The sight of these troops, which were supposed to keep Syrian forces away from the border, instead fleeing at the first sign of trouble made Israelis understand that international forces couldn’t be trusted to replace the IDF in the West Bank, either. Understandably, foreign soldiers aren’t willing to die in someone’s else war.
Finally, there was the Obama Administration’s behavior during both the Kerry talks and the subsequent Gaza war. Israelis knew Europe didn’t support their positions in talks with the Palestinians, but they’d previously trusted America to do so. Instead, during the Kerry talks, Washington adamantly opposed a long-term IDF presence in the Jordan Valley, something Israelis of almost all political stripes have long considered essential to Israel’s security. Earlier, Obama had repudiated President George Bush’s recognition of the major settlement blocs, which most Israelis also consider essential. Then, during the Gaza war, he completed the trifecta by backing Hamas’ negotiating demands and even halting arms shipments to Israel at the height of the fighting.
The cumulative effect of all these developments was to convince Israelis that U.S. support for its security was no longer a given. Indeed, in the latest Pew poll, an absolute majority of Israeli Jews (52 percent) said the U.S. wasn’t supportive enough of Israel. The contrast with the 2013 poll, despite the question’s very different wording, is stark: Back then, a whopping 82 percent of Israelis thought American policy either “favored Israel” or was at least “fair” to both sides of the Palestinian-Israeli conflict.
Thus to sum up, Israelis no longer trust either the Palestinians or international forces to replace the IDF in the West Bank, but they also no longer trust Washington to shield Israel from international demands that the IDF leave. So how can they ensure that the IDF remains despite international pressure to withdraw? The only answer, as Israelis increasingly understand, is the settlements: The more Israeli residents a place has, the harder it is for the IDF to withdraw.
The IDF could quit Sinai relatively easily under the 1979 peace treaty with Egypt because only some 2,000 settlers had to be evacuated. It could unilaterally quit south Lebanon in 2000 with great ease because no Israelis lived there. It could unilaterally quit Gaza in 2005 with relative ease because only 8,000 settlers had to be uprooted. On the flip side, most international peace plans acknowledge the impossibility of forcing Israel completely back to the 1967 lines in the West Bank, solely because uprooting hundreds of thousands of Israelis from East Jerusalem and the major settlement blocs is too difficult. Yet even there, the world is demanding 1:1 land swaps from within Israel proper, meaning that even in pre-1967 Israel, the only guarantee of international support for Israeli control over any given area is the presence of civilian communities.

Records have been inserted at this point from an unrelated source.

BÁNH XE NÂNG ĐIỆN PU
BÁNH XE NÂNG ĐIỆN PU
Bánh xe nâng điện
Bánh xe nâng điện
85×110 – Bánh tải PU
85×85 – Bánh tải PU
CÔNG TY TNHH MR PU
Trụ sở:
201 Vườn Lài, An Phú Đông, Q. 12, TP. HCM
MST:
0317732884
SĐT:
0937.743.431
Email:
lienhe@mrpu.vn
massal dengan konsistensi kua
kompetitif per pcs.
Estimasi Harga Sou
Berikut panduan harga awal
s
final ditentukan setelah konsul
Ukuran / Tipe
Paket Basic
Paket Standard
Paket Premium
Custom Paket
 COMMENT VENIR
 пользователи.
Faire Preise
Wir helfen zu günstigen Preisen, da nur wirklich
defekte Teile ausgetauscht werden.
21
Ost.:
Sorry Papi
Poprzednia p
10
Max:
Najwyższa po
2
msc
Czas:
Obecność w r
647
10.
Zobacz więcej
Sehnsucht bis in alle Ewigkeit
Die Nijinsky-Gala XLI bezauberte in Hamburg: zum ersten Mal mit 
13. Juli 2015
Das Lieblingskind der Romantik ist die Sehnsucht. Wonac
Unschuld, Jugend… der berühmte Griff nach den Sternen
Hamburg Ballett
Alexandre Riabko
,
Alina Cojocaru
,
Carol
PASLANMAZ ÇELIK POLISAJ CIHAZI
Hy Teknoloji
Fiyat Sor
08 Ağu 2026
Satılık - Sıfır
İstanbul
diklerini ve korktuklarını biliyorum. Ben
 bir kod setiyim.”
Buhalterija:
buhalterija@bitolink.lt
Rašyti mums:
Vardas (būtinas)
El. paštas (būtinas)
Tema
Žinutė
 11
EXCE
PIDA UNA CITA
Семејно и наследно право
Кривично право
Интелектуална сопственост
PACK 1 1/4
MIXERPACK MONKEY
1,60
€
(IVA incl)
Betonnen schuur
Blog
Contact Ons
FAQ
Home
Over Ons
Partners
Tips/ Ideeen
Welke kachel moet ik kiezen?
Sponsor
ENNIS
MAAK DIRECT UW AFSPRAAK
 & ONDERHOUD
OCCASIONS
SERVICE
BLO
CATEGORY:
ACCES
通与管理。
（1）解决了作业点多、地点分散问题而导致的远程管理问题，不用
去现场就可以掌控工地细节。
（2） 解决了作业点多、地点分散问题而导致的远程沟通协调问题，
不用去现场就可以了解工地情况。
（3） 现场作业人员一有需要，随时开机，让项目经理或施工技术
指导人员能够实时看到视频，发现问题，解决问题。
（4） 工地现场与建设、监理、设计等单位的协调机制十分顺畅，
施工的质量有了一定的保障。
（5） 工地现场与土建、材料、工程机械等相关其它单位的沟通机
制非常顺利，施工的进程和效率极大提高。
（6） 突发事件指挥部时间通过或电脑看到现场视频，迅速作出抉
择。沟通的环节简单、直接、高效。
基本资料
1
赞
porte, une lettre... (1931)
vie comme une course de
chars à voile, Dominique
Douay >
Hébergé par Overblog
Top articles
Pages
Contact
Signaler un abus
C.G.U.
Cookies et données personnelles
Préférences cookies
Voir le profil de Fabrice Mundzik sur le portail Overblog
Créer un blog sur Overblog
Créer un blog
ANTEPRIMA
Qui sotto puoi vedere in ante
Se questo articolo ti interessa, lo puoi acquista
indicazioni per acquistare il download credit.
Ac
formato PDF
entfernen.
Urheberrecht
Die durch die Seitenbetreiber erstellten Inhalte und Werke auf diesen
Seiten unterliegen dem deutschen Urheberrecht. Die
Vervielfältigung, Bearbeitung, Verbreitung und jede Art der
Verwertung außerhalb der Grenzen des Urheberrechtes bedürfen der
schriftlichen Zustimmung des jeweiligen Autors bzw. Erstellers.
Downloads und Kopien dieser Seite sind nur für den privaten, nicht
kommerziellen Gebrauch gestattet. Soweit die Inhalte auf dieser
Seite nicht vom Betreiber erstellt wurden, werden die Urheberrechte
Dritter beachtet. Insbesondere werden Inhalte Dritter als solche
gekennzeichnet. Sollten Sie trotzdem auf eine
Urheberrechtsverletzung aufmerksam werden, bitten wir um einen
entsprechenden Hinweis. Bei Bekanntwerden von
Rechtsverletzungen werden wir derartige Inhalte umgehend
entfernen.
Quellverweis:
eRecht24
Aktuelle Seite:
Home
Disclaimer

In short, where there aren’t enough Israelis, the IDF leaves. And where there are enough Israelis, the IDF stays. Thus having concluded that the IDF must stay in at least part of the West Bank, Israelis have increasingly concluded that the settlements, by keeping the IDF there, perform an essential service for Israel’s security.
Most Israelis aren’t ideologically committed to the settlements. But as long as the world rejects positions that Israelis consider essential to their security, their support will only grow for the one thing that has proven effective in averting IDF withdrawals – large concentrations of much-maligned civilian settlers.